• **Work request**
Give the number of lines in this listing that hold "shared". No other words belong in the reply.

• **Supplied material**
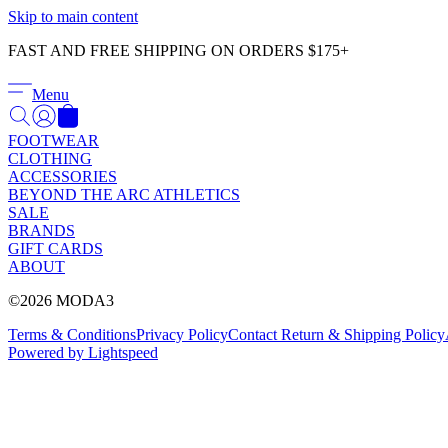
Skip to main content
FAST AND FREE SHIPPING ON ORDERS $175+
Menu
FOOTWEAR
CLOTHING
ACCESSORIES
BEYOND THE ARC ATHLETICS
SALE
BRANDS
GIFT CARDS
ABOUT
©2026 MODA3
Terms & Conditions
Privacy Policy
Contact
Return & Shipping Policy
Powered by Lightspeed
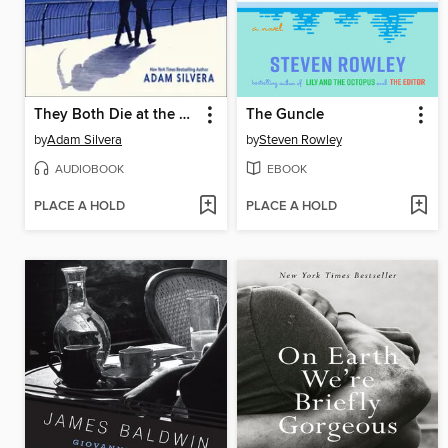
They Both Die at the End
The Guncle
by
Adam Silvera
by
Steven Rowley
AUDIOBOOK
EBOOK
PLACE A HOLD
PLACE A HOLD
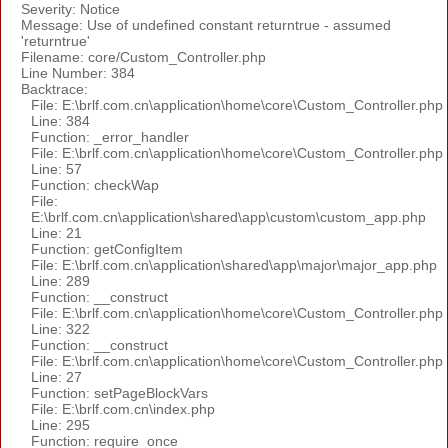
Severity: Notice
Message: Use of undefined constant returntrue - assumed
'returntrue'
Filename: core/Custom_Controller.php
Line Number: 384
Backtrace:
File: E:\brlf.com.cn\application\home\core\Custom_Controller.php
Line: 384
Function: _error_handler
File: E:\brlf.com.cn\application\home\core\Custom_Controller.php
Line: 57
Function: checkWap
File:
E:\brlf.com.cn\application\shared\app\custom\custom_app.php
Line: 21
Function: getConfigItem
File: E:\brlf.com.cn\application\shared\app\major\major_app.php
Line: 289
Function: __construct
File: E:\brlf.com.cn\application\home\core\Custom_Controller.php
Line: 322
Function: __construct
File: E:\brlf.com.cn\application\home\core\Custom_Controller.php
Line: 27
Function: setPageBlockVars
File: E:\brlf.com.cn\index.php
Line: 295
Function: require_once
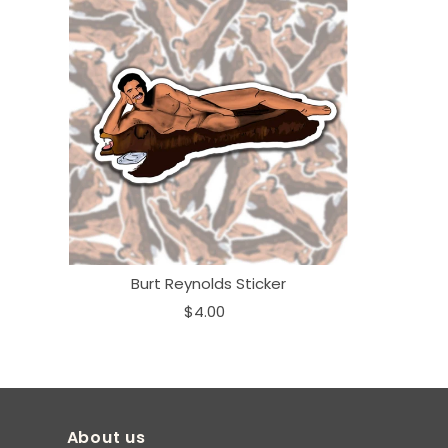
Burt Reynolds Sticker
$4.00
About us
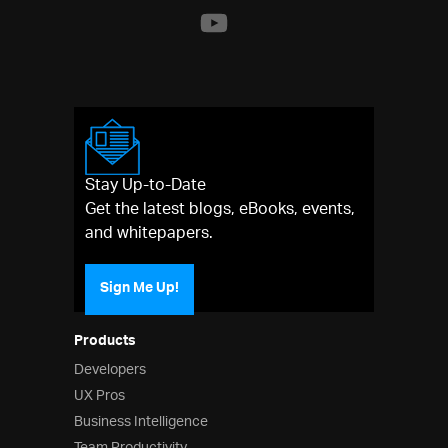
Stay Up-to-Date
Get the latest blogs, eBooks, events,
and whitepapers.
Sign Me Up!
Products
Developers
UX Pros
Business Intelligence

• **Finished task**
2